Help with bad disk?

  • Thread starter Deleted member 2077
  • Start date
D

Deleted member 2077

Guest
It's FreeBSD 9.0, with a UFS file system. It won't mount, so I ran fsck on it. Says it can't read some sectors so fsck fails. Is there any way to mark those sectors as bad and continue on?

Code:
[root]# fsck -y /u1
** /dev/ada1p1
** Last Mounted on /u1
** Phase 1 - Check Blocks and Sizes

CANNOT READ BLK: -407822336
UNEXPECTED SOFT UPDATE INCONSISTENCY

CONTINUE? yes

THE FOLLOWING DISK SECTORS COULD NOT BE READ: 3887145002, 3887145003,
** Phase 2 - Check Pathnames
** Phase 3 - Check Connectivity
** Phase 4 - Check Reference Counts
** Phase 5 - Check Cyl groups
853315 files, 405221026 used, 75482220 free (26956 frags, 9431908 blocks, 0.0% fragmentation)

***** FILE SYSTEM STILL DIRTY *****

***** PLEASE RERUN FSCK *****
 
Write data to them using dd(1).
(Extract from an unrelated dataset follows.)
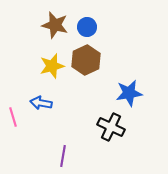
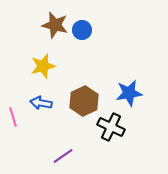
blue circle: moved 5 px left, 3 px down
brown hexagon: moved 2 px left, 41 px down
yellow star: moved 9 px left
purple line: rotated 45 degrees clockwise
It should force the firmware to mark them as bad and allocate new ones from spare blocks (if it hasn't already run out of them).

Install sysutils/smartmontools (or run it from a live disk) to check on the status of the disk and know the progress of its deterioration (how many "corrected" bad blocks, how many spare left, how many uncorrectable, etc.).
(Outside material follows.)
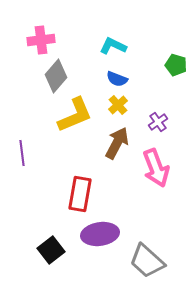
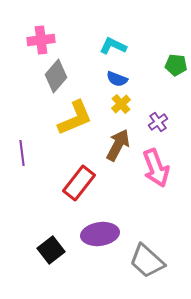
green pentagon: rotated 10 degrees counterclockwise
yellow cross: moved 3 px right, 1 px up
yellow L-shape: moved 3 px down
brown arrow: moved 1 px right, 2 px down
red rectangle: moved 1 px left, 11 px up; rotated 28 degrees clockwise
But ultimately (and probably soon) you'll have to replace the disk. Make sure you have proper backups. Good luck!
 
There's already been a hardware failure, those sectors went bad.

So dd(1) yes, but use it to back up that entire drive to another drive or a file. Don't write to that drive until there's a backup.
 
Thanks guys, I'm using this to copy:
[cmd=]dd if=/dev/twed0 of=/dev/twed1 bs=4096 noconv=noerror,sync[/cmd]

both are 2TB disks of the same make/model, etc.

iostat says it's going at 10MB/s, if my math is right this is going to take 56 hours? Ouch.

Is there any way to monitor dd to see its progress or time left?
 
feralape said:
Thanks guys, I'm using this to copy:
Code:
dd if=/dev/twed0 of=/dev/twed1 bs=4096 noconv=noerror,sync

A bs of 64k or 128k will speed up the copy. More will usually not make it any faster.
 
Beastie said:

Neat trick!

I didn't see this in the man page, were is this and other [?] tricks documented.
 
wblock@ said:
A bs of 64k or 128k will speed up the copy. More will usually not make it any faster.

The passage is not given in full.